▶ [Assignment] Please copy each line in the records below that contains the string "images".

Saved entries:
━━━━━━━━━━━━━━━━━━━━

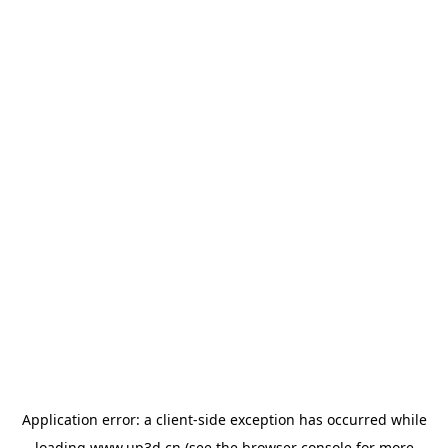
Application error: a
client
-side exception has occurred while
loading
www.up3d.cn
(see the
browser console
for more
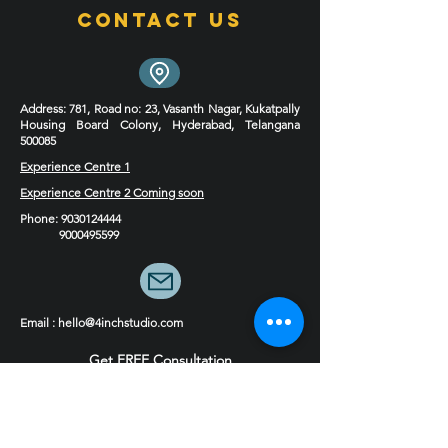
Contact Us
Address
: 781, Road no: 23, Vasanth Nagar, Kukatpally
Housing Board Colony, Hyderabad, Telangana
500085
Experience Centre 1
Experience Centre 2 Coming soon
Phone
:
9030124444
9000495599
Email : hello@4inchstudio.com
Get FREE Consultation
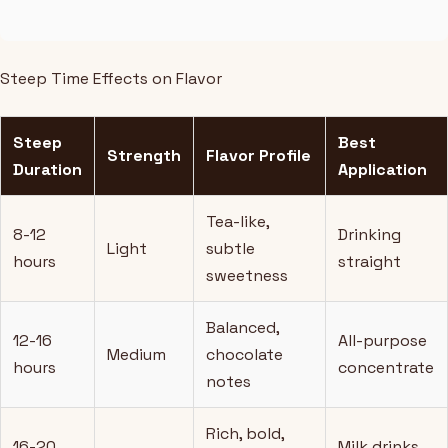
Steep Time Effects on Flavor
Steep
Best
Strength
Flavor Profile
Duration
Application
Tea-like,
8-12
Drinking
Light
subtle
hours
straight
sweetness
Balanced,
12-16
All-purpose
Medium
chocolate
hours
concentrate
notes
Rich, bold,
16-20
Milk drinks,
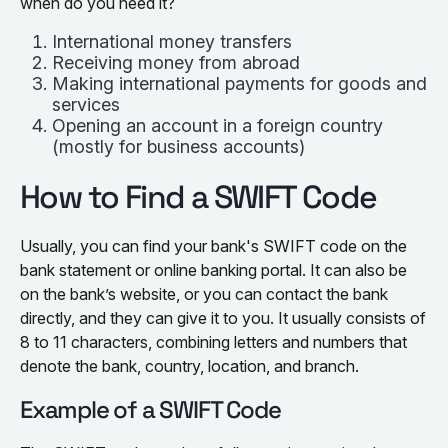
when do you need it?
International money transfers
Receiving money from abroad
Making international payments for goods and
services
Opening an account in a foreign country
(mostly for business accounts)
How to Find a SWIFT Code
Usually, you can find your bank's SWIFT code on the
bank statement or online banking portal. It can also be
on the bank’s website, or you can contact the bank
directly, and they can give it to you. It usually consists of
8 to 11 characters, combining letters and numbers that
denote the bank, country, location, and branch.
Example of a SWIFT Code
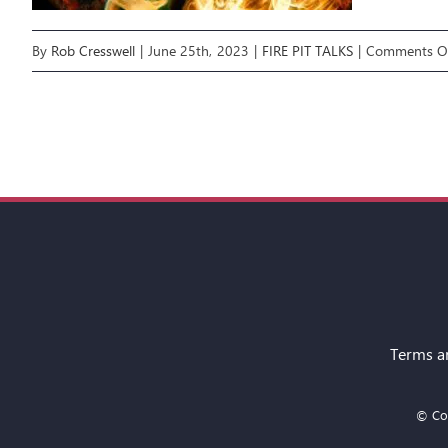
By
Rob Cresswell
|
June 25th, 2023
|
FIRE PIT TALKS
|
Comments O
Terms a
© Cop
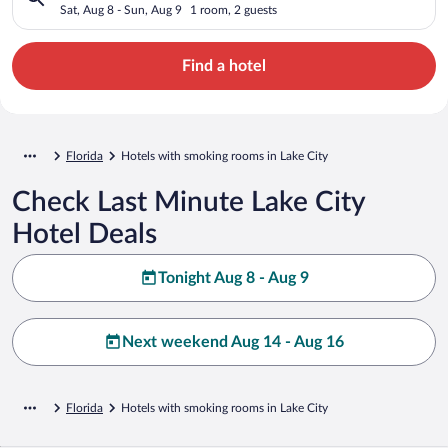
Sat, Aug 8 - Sun, Aug 9
1 room, 2 guests
Find a hotel
Florida
Hotels with smoking rooms in Lake City
Check Last Minute Lake City
Hotel Deals
Tonight Aug 8 - Aug 9
Next weekend Aug 14 - Aug 16
Florida
Hotels with smoking rooms in Lake City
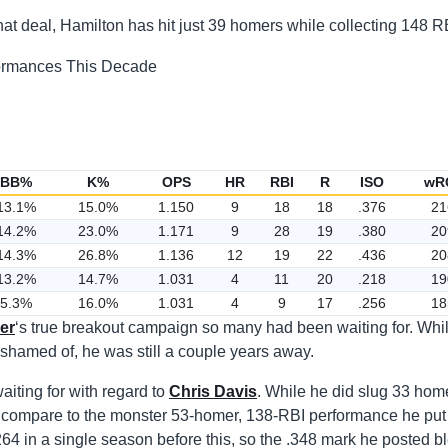
at deal, Hamilton has hit just 39 homers while collecting 148 R
BB%
K%
OPS
HR
RBI
R
ISO
wR
13.1%
15.0%
1.150
9
18
18
.376
21
14.2%
23.0%
1.171
9
28
19
.380
20
14.3%
26.8%
1.136
12
19
22
.436
20
13.2%
14.7%
1.031
4
11
20
.218
19
5.3%
16.0%
1.031
4
9
17
.256
18
er
‘s true breakout campaign so many had been waiting for. Whil
shamed of, he was still a couple years away.
iting for with regard to
Chris Davis
. While he did slug 33 hom
n’t compare to the monster 53-homer, 138-RBI performance he put
64 in a single season before this, so the .348 mark he posted b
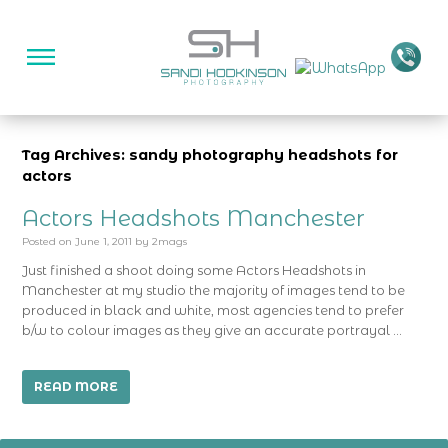
Tag Archives: sandy photography headshots for
actors
Actors Headshots Manchester
Posted on
June 1, 2011
by
2mags
Just finished a shoot doing some Actors Headshots in
Manchester at my studio the majority of images tend to be
produced in black and white, most agencies tend to prefer
b/w to colour images as they give an accurate portrayal …
READ MORE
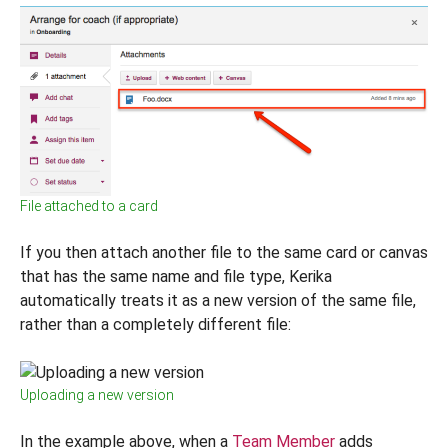
File attached to a card
If you then attach another file to the same card or canvas
that has the same name and file type, Kerika
automatically treats it as a new version of the same file,
rather than a completely different file:
Uploading a new version
In the example above, when a
Team Member
adds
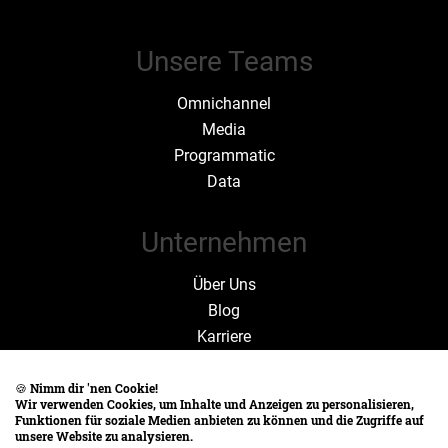
Unsere Teams
Omnichannel
Media
Programmatic
Data
Unternehmen
Über Uns
Blog
Karriere
Zahlen und Fakten
🍪
Nimm dir 'nen Cookie!
Wir verwenden Cookies, um Inhalte und Anzeigen zu personalisieren,
Rechtliches
Funktionen für soziale Medien anbieten zu können und die Zugriffe auf
unsere Website zu analysieren.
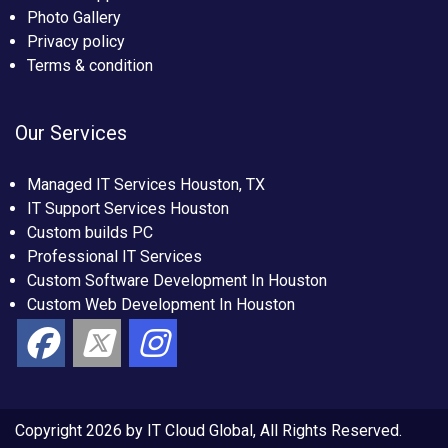
Photo Gallery
Privacy policy
Terms & condition
Our Services
Managed IT Services Houston, TX
IT Support Services Houston
Custom builds PC
Professional IT Services
Custom Software Development In Houston
Custom Web Development In Houston
Copyright 2026 by IT Cloud Global, All Rights Reserved.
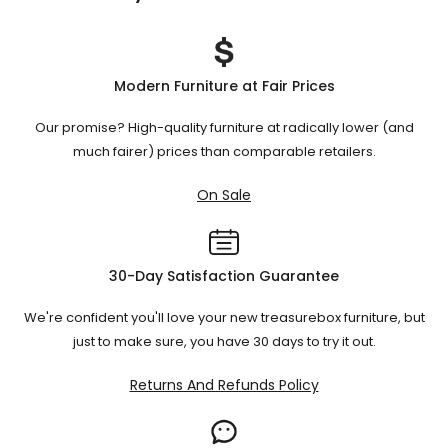
weight.
Each type offers different levels of comfort and space
Periodically inspect and tighten any
Check mechanisms
:
Ensure there's enough room to fully extend the bed and
utilization.
Choose based on your room size, usage
loose screws or bolts.
for users to move around comfortably.
frequency, and comfort preference.
Modern Furniture at Fair Prices
Our promise? High-quality furniture at radically lower (and
Always refer to the manufacturer's care instructions for
much fairer) prices than comparable retailers.
specific guidance.
On Sale
30-Day Satisfaction Guarantee
We're confident you'll love your new treasurebox furniture, but
just to make sure, you have 30 days to try it out.
Returns And Refunds Policy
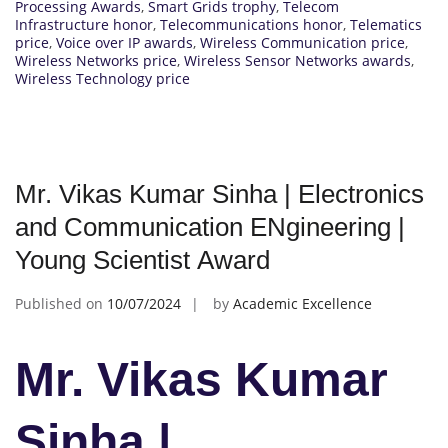
Processing Awards
,
Smart Grids trophy
,
Telecom
Infrastructure honor
,
Telecommunications honor
,
Telematics
price
,
Voice over IP awards
,
Wireless Communication price
,
Wireless Networks price
,
Wireless Sensor Networks awards
,
Wireless Technology price
Mr. Vikas Kumar Sinha | Electronics
and Communication ENgineering |
Young Scientist Award
Published on
10/07/2024
by
Academic Excellence
Mr. Vikas Kumar
Sinha |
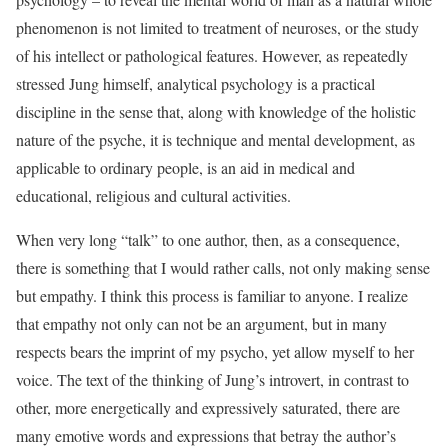
phenomenon is not limited to treatment of neuroses, or the study
of his intellect or pathological features. However, as repeatedly
stressed Jung himself, analytical psychology is a practical
discipline in the sense that, along with knowledge of the holistic
nature of the psyche, it is technique and mental development, as
applicable to ordinary people, is an aid in medical and
educational, religious and cultural activities.
When very long “talk” to one author, then, as a consequence,
there is something that I would rather calls, not only making sense
but empathy. I think this process is familiar to anyone. I realize
that empathy not only can not be an argument, but in many
respects bears the imprint of my psycho, yet allow myself to her
voice. The text of the thinking of Jung’s introvert, in contrast to
other, more energetically and expressively saturated, there are
many emotive words and expressions that betray the author’s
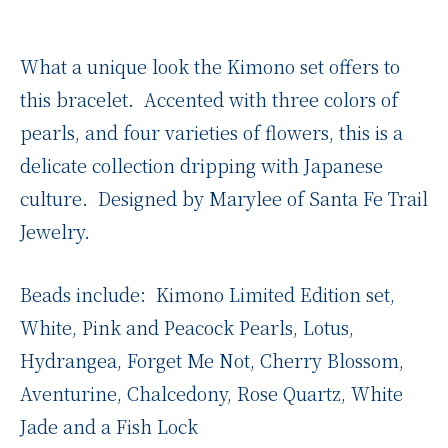
What a unique look the Kimono set offers to
this bracelet. Accented with three colors of
pearls, and four varieties of flowers, this is a
delicate collection dripping with Japanese
culture. Designed by Marylee of Santa Fe Trail
Jewelry.
Beads include: Kimono Limited Edition set,
White, Pink and Peacock Pearls, Lotus,
Hydrangea, Forget Me Not, Cherry Blossom,
Aventurine, Chalcedony, Rose Quartz, White
Jade and a Fish Lock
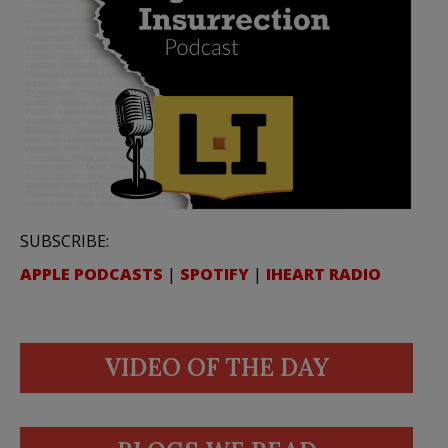
SUBSCRIBE:
APPLE PODCASTS
|
SPOTIFY
|
IHEART RADIO
VIDEO OF THE DAY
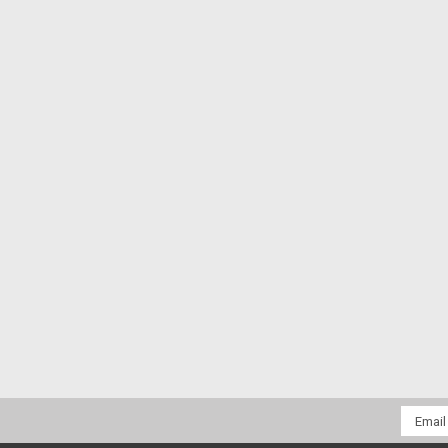
Email
Addres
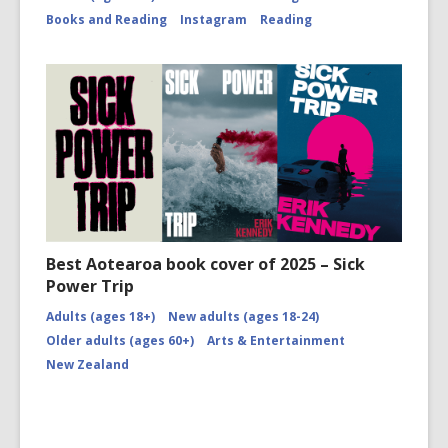
Books and Reading
Instagram
Reading
Best Aotearoa book cover of 2025 – Sick
Power Trip
Adults (ages 18+)
New adults (ages 18-24)
Older adults (ages 60+)
Arts & Entertainment
New Zealand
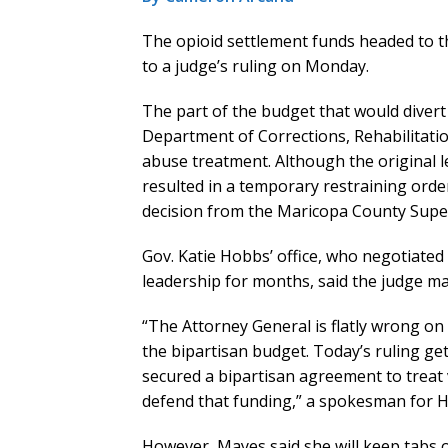
The opioid settlement funds headed to th
to a judge’s ruling on Monday.
The part of the budget that would divert 
Department of Corrections, Rehabilitati
abuse treatment. Although the original 
resulted in a temporary restraining order
decision from the Maricopa County Super
Gov. Katie Hobbs’ office, who negotiated
leadership for months, said the judge mad
“The Attorney General is flatly wrong on
the bipartisan budget. Today’s ruling ge
secured a bipartisan agreement to treat vi
defend that funding,” a spokesman for Ho
However, Mayes said she will keep tabs 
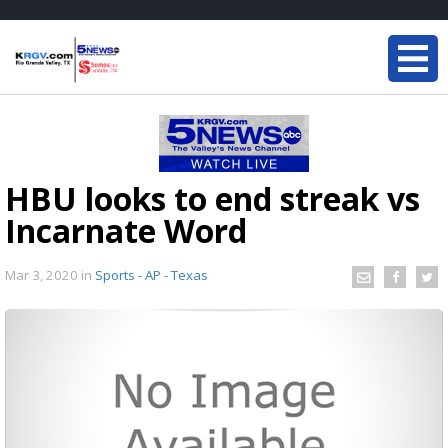
HBU looks to end streak vs
Incarnate Word
Mar 3, 2020
in
Sports - AP - Texas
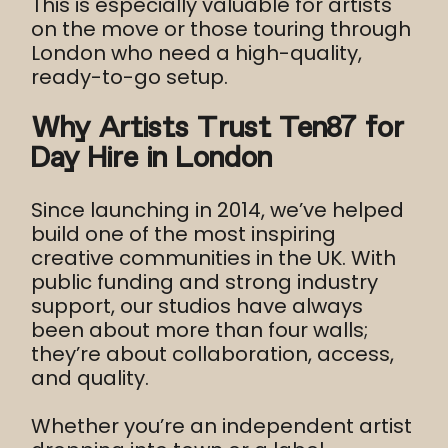
This is especially valuable for artists
on the move or those touring through
London who need a high-quality,
ready-to-go setup.
Why Artists Trust Ten87 for
Day Hire in London
Since launching in 2014, we’ve helped
build one of the most inspiring
creative communities in the UK. With
public funding and strong industry
support, our studios have always
been about more than four walls;
they’re about collaboration, access,
and quality.
Whether you’re an independent artist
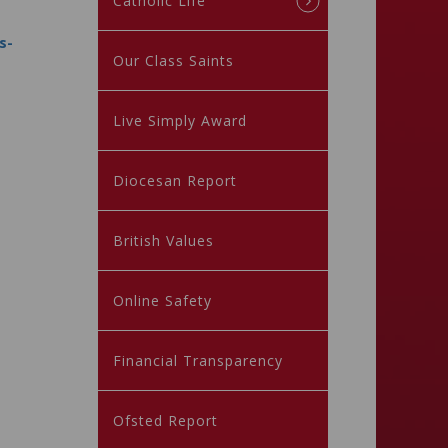
Catholic Life
s-
Our Class Saints
Live Simply Award
Diocesan Report
British Values
Online Safety
Financial Transparency
Ofsted Report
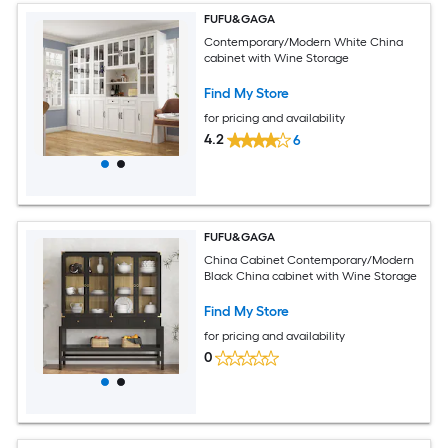
FUFU&GAGA
Contemporary/Modern White China
cabinet with Wine Storage
Find My Store
for pricing and availability
4.2
6
FUFU&GAGA
China Cabinet Contemporary/Modern
Black China cabinet with Wine Storage
Find My Store
for pricing and availability
0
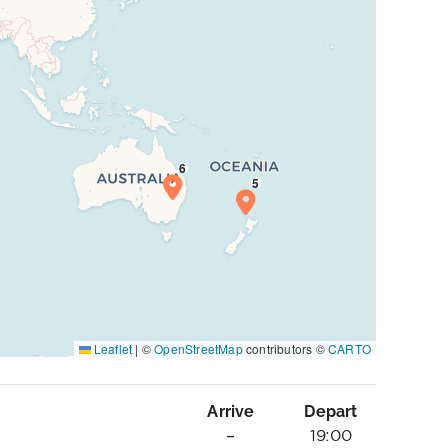
Leaflet
|
©
OpenStreetMap
contributors ©
CARTO
Arrive
Depart
–
19:00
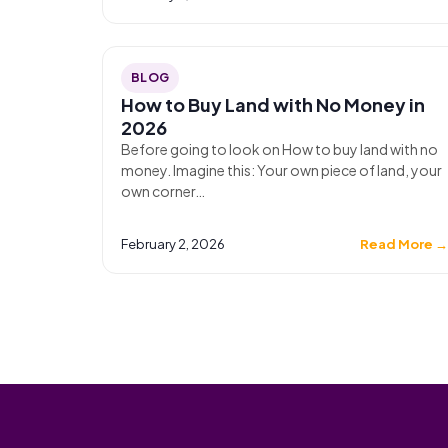
BLOG
How to Buy Land with No Money in
2026
Before going to look on How to buy land with no
money. Imagine this: Your own piece of land, your
own corner…
February 2, 2026
Read More 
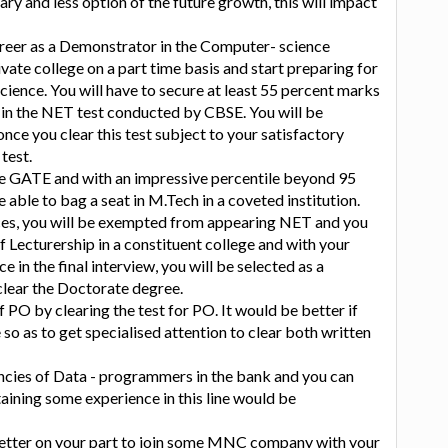
ry and less option of the future growth, this will impact
areer as a Demonstrator in the Computer- science
ate college on a part time basis and start preparing for
cience. You will have to secure at least 55 percent marks
 in the NET test conducted by CBSE. You will be
nce you clear this test subject to your satisfactory
test.
he GATE and with an impressive percentile beyond 95
 able to bag a seat in M.Tech in a coveted institution.
es, you will be exempted from appearing NET and you
f Lecturership in a constituent college and with your
 in the final interview, you will be selected as a
 clear the Doctorate degree.
f PO by clearing the test for PO. It would be better if
e so as to get specialised attention to clear both written
ncies of Data - programmers in the bank and you can
aining some experience in this line would be
etter on your part to join some MNC company with your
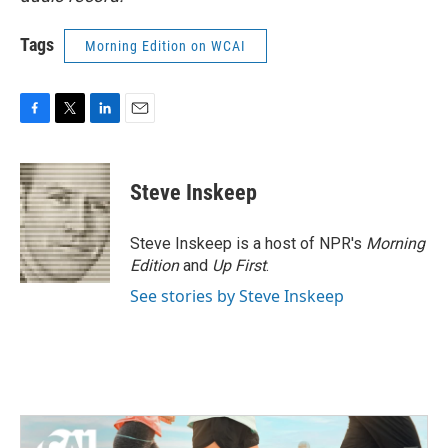
Tags
Morning Edition on WCAI
F
T
L
E
a
w
i
m
c
i
n
a
e
t
k
i
Steve Inskeep
b
t
e
l
o
e
d
o
r
I
Steve Inskeep is a host of NPR's
Morning
k
n
Edition
and
Up First
.
See stories by Steve Inskeep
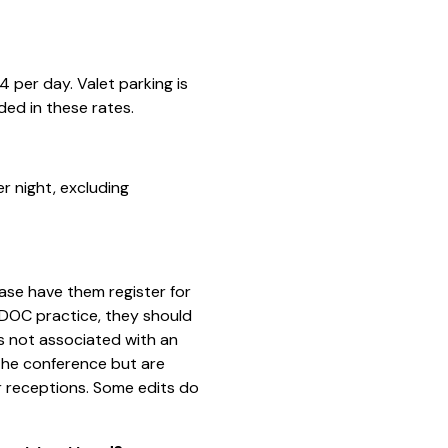
4 per day. Valet parking is
uded in these rates.
r night, excluding
?
ease have them register for
 IDOC practice, they should
s not associated with an
the conference but are
 receptions. Some edits do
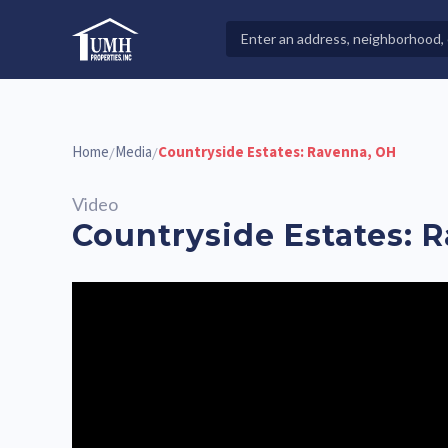
Skip
to
Search
High-Quality Affordable Manufactured Homes For Sal
content
Properties
Home
Media
Countryside Estates: Ravenna, OH
/
/
Video
Countryside Estates:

━━━━━━━━━━━━━━━━━━━━

▶ [Answer]
Manchester at my studio the majority of images tend to be
b/w to colour images as they give an accurate portrayal …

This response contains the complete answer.